DeepMark / deepmark

THE Deep Learning Benchmarks
Apache License 2.0
351 stars 41 forks source link

DeepSpeech2 benchmark technical details #1

Open soumith opened 8 years ago

soumith commented 8 years ago

Hey @shubho , can you give some technical details on the DeepSpeech2 benchmark so that the others can implement it to your exact spec.

Some details:

cc: @seannaren @delta2323

shubho commented 8 years ago

Hi Soumith,

                 I am traveling till June 12th and will be on internet

intermittently - Erich and David can fill in the details.

Thanks

Shubho

On Friday, June 3, 2016, Soumith Chintala notifications@github.com wrote:

Hey @shubho https://github.com/shubho , can you give some technical details on the DeepSpeech2 benchmark so that the others can implement it to your exact spec.

Some details:

  • Exact architecture
  • Criterion
  • The synthetic dataset: sample length, dimensionality, etc.
  • Any other detail that would be important

cc: @seannaren https://github.com/seannaren @delta2323 https://github.com/delta2323

— You are receiving this because you were mentioned.

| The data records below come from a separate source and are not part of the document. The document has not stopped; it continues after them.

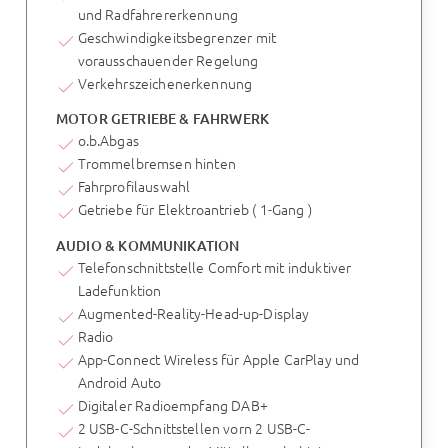
und Radfahrererkennung
Geschwindigkeitsbegrenzer mit
vorausschauender Regelung
Verkehrszeichenerkennung
MOTOR GETRIEBE & FAHRWERK
o.b.Abgas
Trommelbremsen hinten
Fahrprofilauswahl
Getriebe für Elektroantrieb ( 1-Gang )
AUDIO & KOMMUNIKATION
Telefonschnittstelle Comfort mit induktiver
Ladefunktion
Augmented-Reality-Head-up-Display
Radio
App-Connect Wireless für Apple CarPlay und
Android Auto
Digitaler Radioempfang DAB+
2 USB-C-Schnittstellen vorn 2 USB-C-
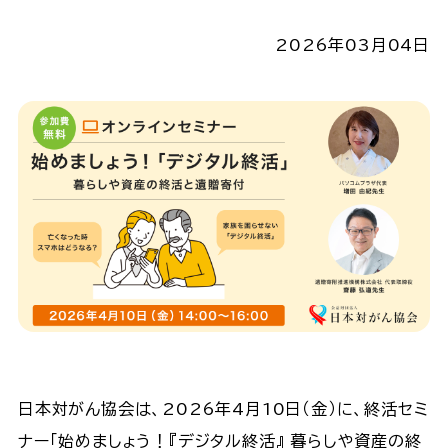
2026年03月04日
日本対がん協会は、2026年4月10日（金）に、終活セミ
ナー「始めましょう！『デジタル終活』 暮らしや資産の終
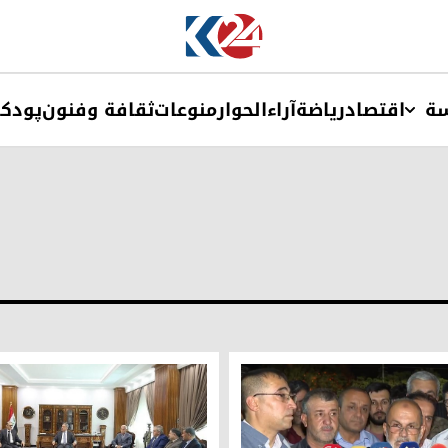
ة
اقتصاد
ریاضة
آراء
الحوار
منوعات
ثقافة وفنون
پودک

Reply to this email directly, view it on GitHub https://github.com/DeepMark/deepmark/issues/1, or mute the thread https://github.com/notifications/unsubscribe/ABIPeUyPtNOq1wutL4xz6bZoHYQn6hyYks5qHwrYgaJpZM4Isw4w .

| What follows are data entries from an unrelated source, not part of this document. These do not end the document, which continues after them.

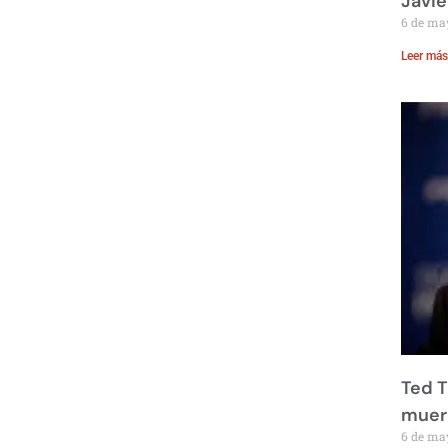
Javie
6 de ma
Leer más
Ted T
muere
6 de ma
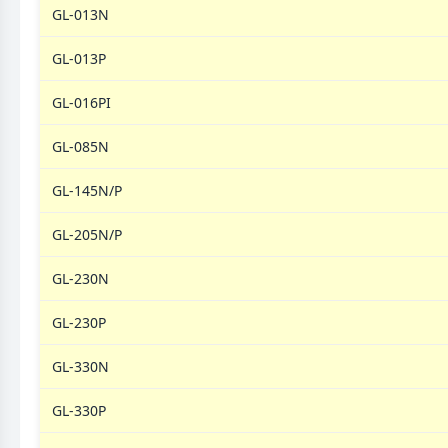
GL-013N
GL-013P
GL-016PI
GL-085N
GL-145N/P
GL-205N/P
GL-230N
GL-230P
GL-330N
GL-330P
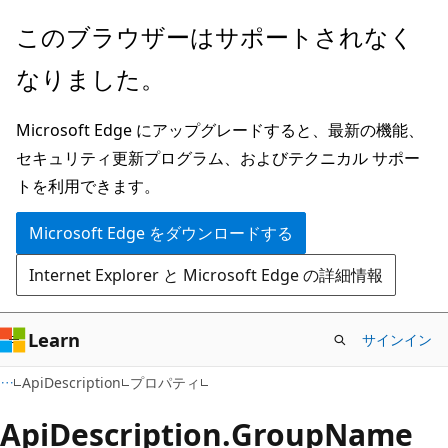
メ
ペ
このブラウザーはサポートされなく
イ
ー
なりました。
ン
ジ
コ
内
Microsoft Edge にアップグレードすると、最新の機能、
ン
ナ
セキュリティ更新プログラム、およびテクニカル サポー
テ
ビ
トを利用できます。
ン
ゲ
ツ
ー
Microsoft Edge をダウンロードする
に
シ
Internet Explorer と Microsoft Edge の詳細情報
ス
ョ
キ
ン
ッ
に
Learn
サインイン
プ
ス
C#
ApiDescription
プロパティ
キ
ッ
Api
Description.
Group
Name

soumith commented 8 years ago

awesome thanks.

ekelsen commented 8 years ago

The network specs are as follows:

{
    "connectivity": [
        "conv2d_1",
        "conv2d_2",
        "bd",
        "bd",
        "bd",
        "bd",
        "bd",
        "bd",
        "bd",
        "fc",
        "ctc"
    ],
    "layers": {
        "bd": {
            "batch_norm": true,
            "dim": 1760,
            "type": "RecurrentLinear"
        },
        "conv2d_1": {
            "batch_norm": true,
            "channels": 1,
            "context_h": 5,
            "context_w": 20,
            "filters": 32,
            "is_same_w": true,
            "stride_h": 2,
            "stride_w": 2,
            "type": "Conv2DPackage"
        },
        "conv2d_2": {
            "batch_norm": true,
            "channels": 32,
            "context_h": 5,
            "context_w": 10,
            "filters": 32,
            "is_same_w": true,
            "stride_h": 1,
            "stride_w": 2,
            "type": "Conv2DPackage"
        },
        "ctc": {
            "type": "CTCCostLinear"
        },
        "fc": {
            "batch_norm": true,
            "dim": 1760,
            "type": "FullyConnected"
        }
    }
}

The raw input is a spectrogram that is 161 x (minibatch x time).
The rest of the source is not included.